Perlukah Brimob memiliki senjata standar militer?

Uni Lubis

This is AI generated summarization, which may have errors. For context, always refer to the full article.

Perlukah Brimob memiliki senjata standar militer?

ANTARA FOTO

Pengadaan senjata harusnya bergantung kepada tantangan dan ancaman yang ada. Perlu aturan lebih jelas

 

JAKARTA, Indonesia – Sebenarnya Kepolisian Republik Indonesia (Polri) tak lagi harus  minta izin kepada TNI, termasuk dalam soal pengadaan senjata. Menurut pasal 8 Undang-Undang No 2 Tahun 2002 tentang Kepolisian Negara Republik Indonesia, Polri berada di bawah Presiden. Dan pasal 11 undang-undang yang sama menyebutkan bahwa  Kapolri diangkat dan diberhentikan oleh Presiden dengan persetujuan Dewan Perwakilan Rakyat (DPR).

Dalam konsideran “menimbang” poin C, disebutkan telah terjadi perubahan paradigma dalam sistem ketatanegaraan yang  menegaskan pemisahan kelembagaan Tentara Nasional Indonesia dan Kepolisian Negara Republik Indonesia sesuai dengan peran dan fungsi masing-masing. 

Tugas pokok Kepolisian Negara Republik Indonesia adalah: a. memelihara keamanan dan ketertiban masyarakat; b. menegakkan hukum; dan c. memberikan perlindungan, pengayoman dan pelayanan kepada masyarakat.  UU Polri yang dibuat di era reformasi itu memberikan status mandiri kepada Polri, termasuk dalam menyusun program dan anggaran.

Merujuk kepada undang-undang tersebut, maka sebenarnya sah saja bagi Polri untuk menganggarkan sistem persenjataan yang dianggap bisa menunjang tugas pokok dan fungsinya (tupoksi). Sepanjang Presiden dan DPR setuju dengan program dan anggaran, polisi bisa menjalankannya. 

Tetapi, kemudian lahir UU No 16 Tahun 2012 Tentang  Industri Pertahanan.  Pasal 8  ayat (1) UU Industri Pertahanan mengatur pihak mana yang dimaksud sebagai pengguna industri pertahanan.

Ada empat pihak, yaitu (a) Tentara Nasional Indonesia, (b) Kepolisian Negara Republik Indonesia, (c) Kementerian dan/atau lembaga pemerintah non kementerian, dan (d) pihak yang diberi izin sesuai dengan ketentuan peraturan perundang-undangan yang berlaku.

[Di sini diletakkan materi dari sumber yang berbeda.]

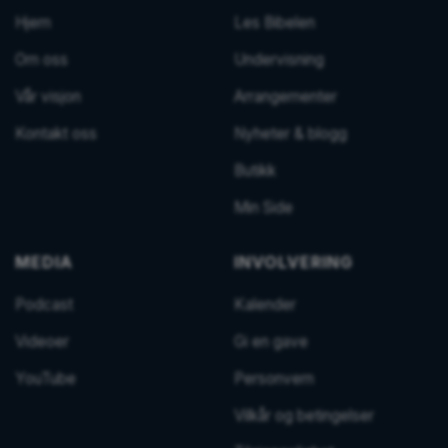
Hjem
Les Bibelen
Om oss
Undervisning
Vår visjon
Arrangementer
Kontakt oss
Nyheter & blogg
Butikk
Min Side
MEDIA
INVOLVERING
Podcast
Kalender
Videoer
Gi en gave
YouTube
Personvern
Vilkår og betingelser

Merujuk kepada poin (d) di atas, disebutkan bahwa pihak pemberi izin terhadap pengguna sebagaimana dimaksud pada ayat (1) huruf d adalah menteri yang menyelenggarakan urusan pemerintahan di bidang pertahanan alias Menhan.

Prosedur impor senjata

UU Industri Pertahanan juga melahirkan Komite Kebijakan Industri Pertahanan (KKIP).  Ketuanya adalah Presiden ex officio atau Presiden yang sedang menjabat. Ketua Harian dipegang oleh Menhan, dengan Menteri Badan Usaha Milik Negara (BUMN) sebagai Wakil Ketua. Kedua menteri merangkap sebagai anggota, beserta tujuh menteri lain, serta Panglima TNI dan Kapolri.

Tugas KKIP adalah menyelenggarakan fungsi merumuskan dan mengevaluasi kebijakan mengenai pengembangan dan pemanfaatan Industri Pertahanan.  Termasuk di dalamnya, pada butir (i) merumuskan mekanisme penjualan dan pembelian Alat Peralatan Pertahanan dan Keamanan hasil Industri Pertahanan ke dan dari luar negeri. Rencana impor yang dilakukan pengguna, termasuk Polri, tunduk kepada mekanisme yang diatur KKIP.

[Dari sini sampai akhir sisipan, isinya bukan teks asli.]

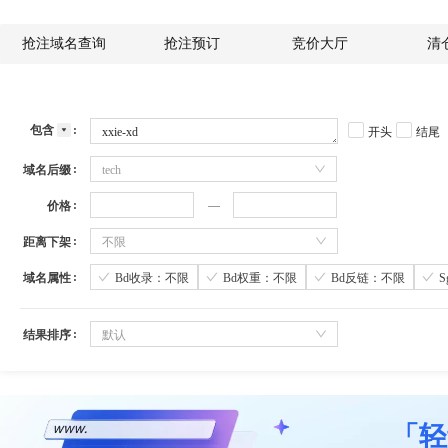
抢注域名查询
抢注预订
竞价大厅
清
包含
开头
结尾
域名后缀
tech
价格
距离下架
不限
域名属性
Bd收录：不限
Bd权重：不限
Bd反链：不限
结果排序
默认
「轻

Jadi, ketika Menteri Pertahanan Ryamizard Ryacudu mengatakan bahwa  tak ada prosedur yang dilanggar terkait impor senjata oleh Polri, kita bisa asumsikan bahwa proses di KKIP sudah dilewati.  Apalagi pengumuman pengadaan dilakukan sesuai prosedur melalui situs lelang elektronik Polri.  Anggarannya dari APBN-P 2017, yang berarti sudah dibahas dengan DPR dan disetujui.  Menhan Ryamizard mengatakan Polri telah meminta izin Kemenhan sebelum mengimpor senjata tersebut.

Sebelum lahirnya UU NO 16/2012, pengaturan tentang Pedoman Perizinan, Pengawasan dan Pengendalian Senjata Api Standar Militer Di Luar Lingkungan Kementerian Pertahanan dan Tentara Nasional Indonesia (TNI) dilakukan dengan payung hukum Peraturan Menteri Pertahanan No 7 Tahun 2010. Artinya, impor senjata Polri yang bikin heboh itu juga masuk dalam kewenangan Permenhan ini.

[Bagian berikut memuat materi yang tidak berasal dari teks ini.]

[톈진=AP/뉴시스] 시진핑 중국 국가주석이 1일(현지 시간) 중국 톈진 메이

BACA: Polemik impor senjata, skenario drama politik yang gagal?

Jadi, posisi Menhan “merestui” impor tersebut didasarkan kepada dua aturan hukum. Permenhan itu menyebutkan yang dimaksud dengan  senjata api standar militer adalah senjata api yang digunakan oleh TNI  untuk membunuh dalam rangka tugas pertahanan negara dengan kaliber laras mulai dari 5,56 mm ke atas dengan sistem kerja semi otomatis atau full otomatis, termasuk yang telah dimodifikasi.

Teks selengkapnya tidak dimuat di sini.